The single slit was quite a bit more difficult. The analysis was easy except for finding the right values
for the maxima and minima because there was no asymptotic limit to shift the graph. A more advance
course could go through and run the analysis on the Cornu Spiral to give the theoretical locations for the
maximums and minimums here. However, with the time given we were unable to do that.
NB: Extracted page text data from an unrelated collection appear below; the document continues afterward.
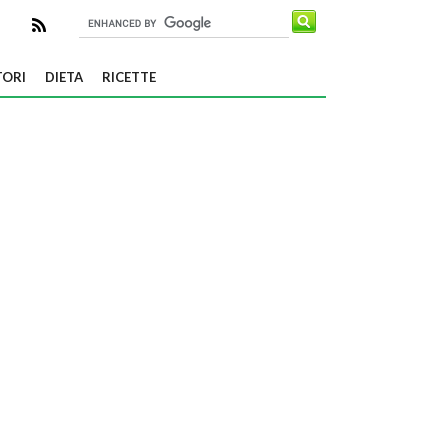
TORI
DIETA
RICETTE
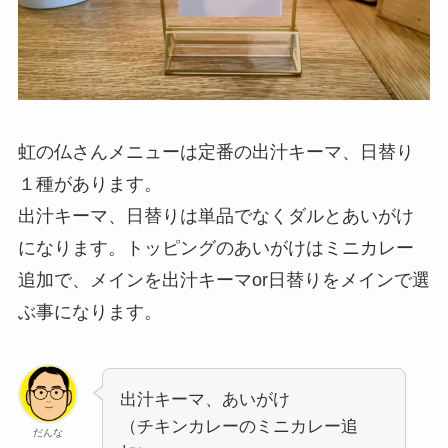
虹の仏さんメニューは定番の出汁キーマ、日替り
１種があります。
出汁キーマ、日替りは単品でなくダルとあいがけ
になります。トッピングのあいがけはミニカレー
追加で、メインを出汁キーマor日替りをメインで選
ぶ事になります。
出汁キーマ、あいがけ
（チキンカレーのミニカレー追
だんな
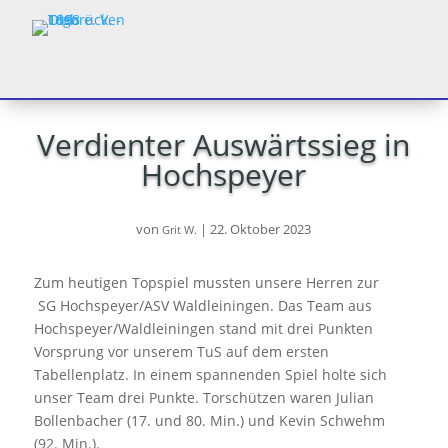
Verdienter Auswärtssieg in
Hochspeyer
von
|
22. Oktober 2023
Grit W.
Zum heutigen Topspiel mussten unsere Herren zur
SG Hochspeyer/ASV Waldleiningen. Das Team aus
Hochspeyer/Waldleiningen stand mit drei Punkten
Vorsprung vor unserem TuS auf dem ersten
Tabellenplatz. In einem spannenden Spiel holte sich
unser Team drei Punkte. Torschützen waren Julian
Bollenbacher (17. und 80. Min.) und Kevin Schwehm
(92. Min.).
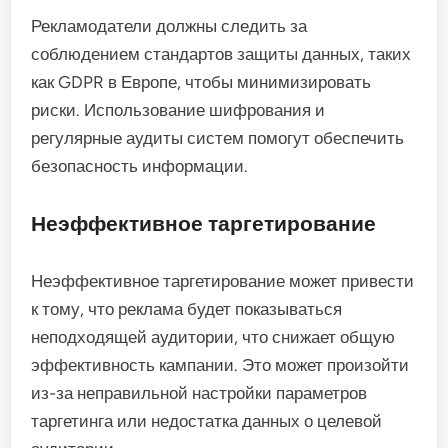
Рекламодатели должны следить за
соблюдением стандартов защиты данных, таких
как GDPR в Европе, чтобы минимизировать
риски. Использование шифрования и
регулярные аудиты систем помогут обеспечить
безопасность информации.
Неэффективное таргетирование
Неэффективное таргетирование может привести
к тому, что реклама будет показываться
неподходящей аудитории, что снижает общую
эффективность кампании. Это может произойти
из-за неправильной настройки параметров
таргетинга или недостатка данных о целевой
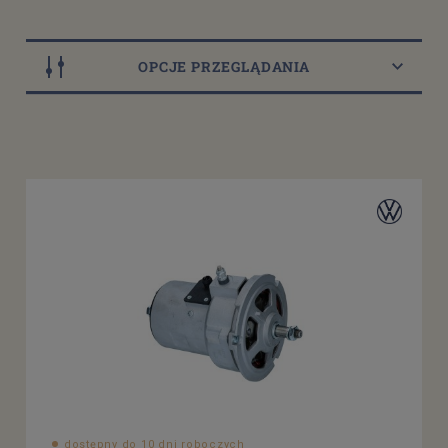
OPCJE PRZEGLĄDANIA
Dostępność
dostępny do 10 dni roboczych
(14)
dostępne: 1 szt.
(3)
dostępne: 3 szt.
(1)
dostępne: 22 szt.
(2)
dostępne: 52 szt.
(2)
więcej
Cena
od
filtruj
do
dostępny do 10 dni roboczych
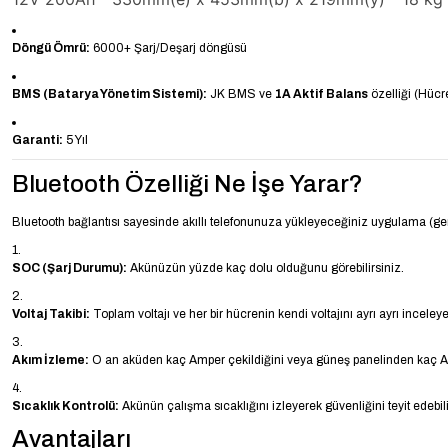
Döngü Ömrü:
6000+ Şarj/Deşarj döngüsü
BMS (Batarya Yönetim Sistemi):
JK BMS ve
1A Aktif Balans
özelliği (Hücre
Garanti:
5 Yıl
Bluetooth Özelliği Ne İşe Yarar?
Bluetooth bağlantısı sayesinde akıllı telefonunuza yükleyeceğiniz uygulama (ge
SOC (Şarj Durumu):
Akünüzün yüzde kaç dolu olduğunu görebilirsiniz.
Voltaj Takibi:
Toplam voltajı ve her bir hücrenin kendi voltajını ayrı ayrı inceleyeb
Akım İzleme:
O an aküden kaç Amper çekildiğini veya güneş panelinden kaç Ampe
Sıcaklık Kontrolü:
Akünün çalışma sıcaklığını izleyerek güvenliğini teyit edebili
Avantajları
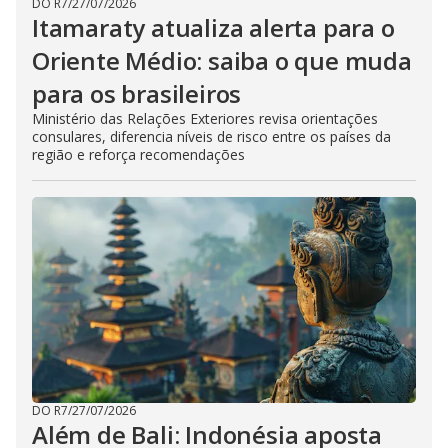
DO R7
/
27/07/2026
Itamaraty atualiza alerta para o
Oriente Médio: saiba o que muda
para os brasileiros
Ministério das Relações Exteriores revisa orientações
consulares, diferencia níveis de risco entre os países da
região e reforça recomendações
DO R7
/
27/07/2026
Além de Bali: Indonésia aposta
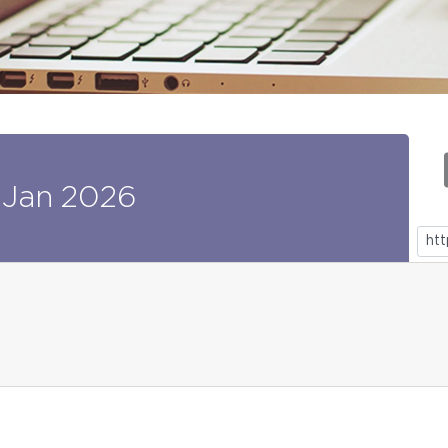
Jan
2026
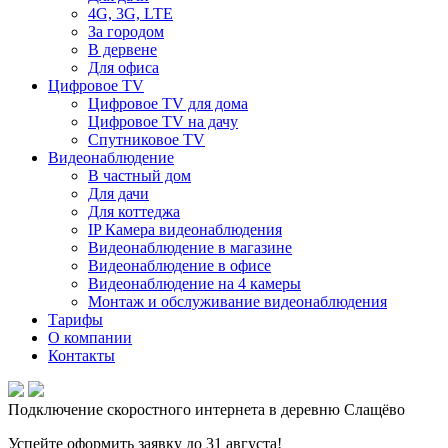
4G, 3G, LTE
За городом
В дервене
Для офиса
Цифровое TV
Цифровое TV для дома
Цифровое TV на дачу
Спутниковое TV
Видеонаблюдение
В частный дом
Для дачи
Для коттеджа
IP Камера видеонаблюдения
Видеонаблюдение в магазине
Видеонаблюдение в офисе
Видеонаблюдение на 4 камеры
Монтаж и обслуживание видеонаблюдения
Тарифы
О компании
Контакты
Подключение скоростного интернета в деревню Слащёво
Успейте оформить заявку до 31 августа!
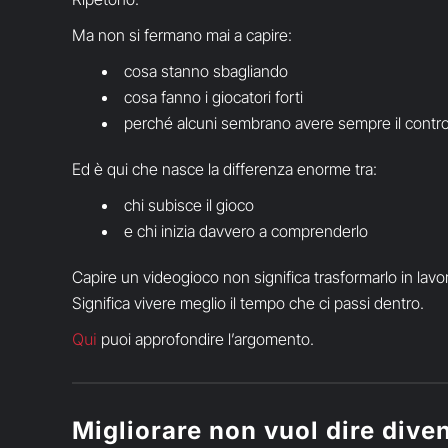
Ma non si fermano mai a capire:
cosa stanno sbagliando
cosa fanno i giocatori forti
perché alcuni sembrano avere sempre il contro
Ed è qui che nasce la differenza enorme tra:
chi subisce il gioco
e chi inizia davvero a comprenderlo
Capire un videogioco non significa trasformarlo in lavo
Significa vivere meglio il tempo che ci passi dentro.
Qui
puoi approfondire l’argomento.
Migliorare non vuol dire dive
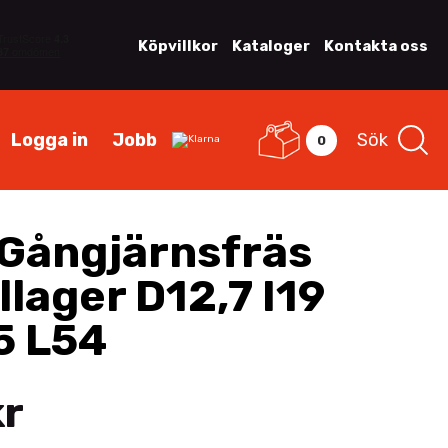
Köpvillkor
Kataloger
Kontakta oss
Logga in
Jobb
Sök
0
Gångjärnsfräs
lager D12,7 I19
5 L54
kr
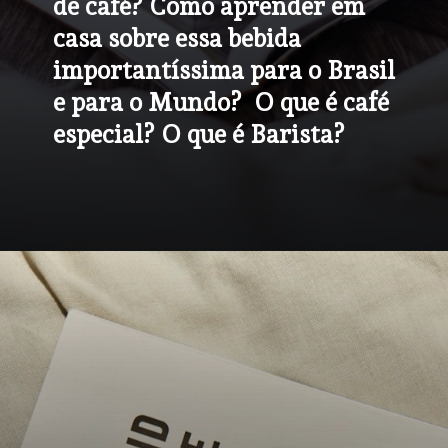
de café? Como aprender em 
casa sobre essa bebida 
importantíssima para o Brasil 
e para o Mundo?  O que é café 
especial? O que é Barista?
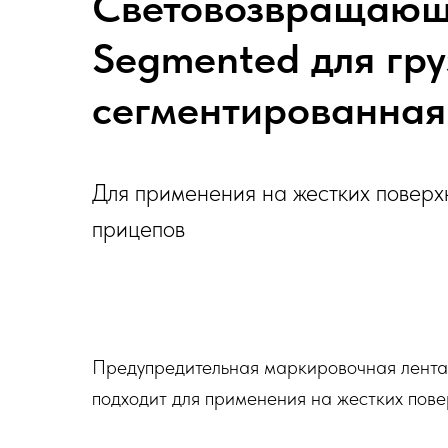
Световозвращающи
Segmented для гру
сегментированная
Для применения на жестких поверхн
прицепов
Предупредительная маркировочная лента
подходит для применения на жестких пове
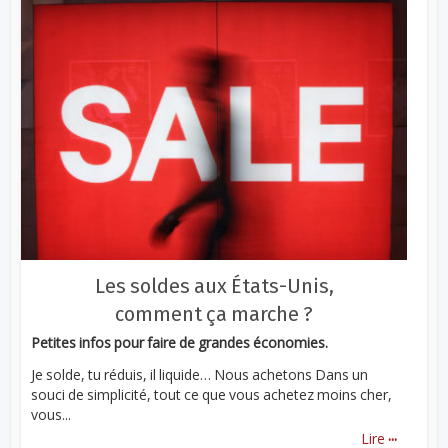
Les soldes aux États-Unis,
comment ça marche ?
Petites infos pour faire de grandes économies.
Je solde, tu réduis, il liquide… Nous achetons Dans un
souci de simplicité, tout ce que vous achetez moins cher,
vous...
...
Lire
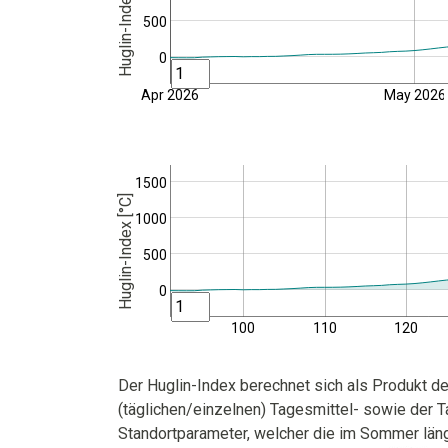
Huglin-Index [°C]
500
0
Apr 2026
May 2026
1500
Huglin-Index [°C]
1000
500
0
100
110
120
Der Huglin-Index berechnet sich als Produkt de
(täglichen/einzelnen) Tagesmittel- sowie der
Standortparameter, welcher die im Sommer läng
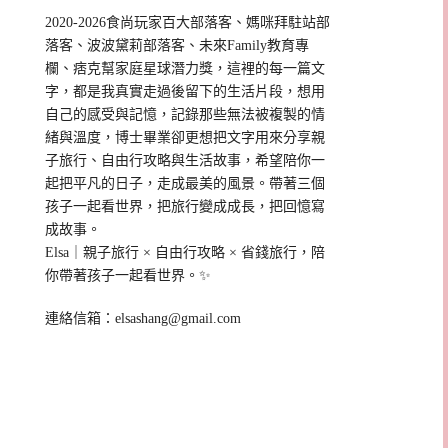
2020-2026食尚玩家百大部落客、媽咪拜駐站部
落客、波波黛莉部落客、未來Family教育專
欄、痞克幫家庭星球潛力獎，這裡的每一篇文
字，都是我真實走過後留下的生活片段，想用
自己的感受與記憶，記錄那些無法被複製的情
緒與溫度，博士畢業卻更想把文字用來分享親
子旅行、自由行攻略與生活故事，希望陪你一
起把平凡的日子，走成最美的風景。帶著三個
孩子一起看世界，把旅行變成成長，把回憶寫
成故事。
Elsa｜親子旅行 × 自由行攻略 × 省錢旅行，陪
你帶著孩子一起看世界。✨
連絡信箱：
elsashang@gmail.com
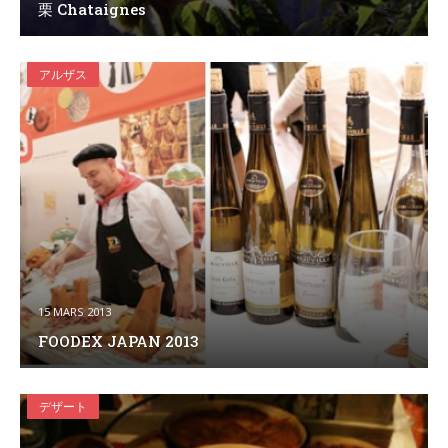
栗 Chataignes
アルザス
15 MARS 2013
FOODEX JAPAN 2013
デザート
As such, I chose
the one sided asymptotic limit on the thinner slit to describe the l and in the larger slit I chose the width
of the main interference pattern to describe l because there was no main intensity peak.
The Fraunhofer Diffraction section was successful. The readouts obtained from the different slit sets were
able to show vastly different behavior. The size of the slit was inversely proportional to the width of the
intensity pattern. The number of slits were equal to the number of fringes minus 2 in between the main
peaks of constructive interference - the 5 slit set had 3 slits between each main slit for a total of 5 slits.
The spacing was directly proportional to the number of large constructive interference patterns between the
enveloping behavior.
In the future it might be beneficial to actually discuss in depth how one would use the Cornu spiral to
generate these interference patterns. We could also consider doing the famous experiment where Fresnel
diffraction yields a small amount of light at the center of the spherical objects shadow.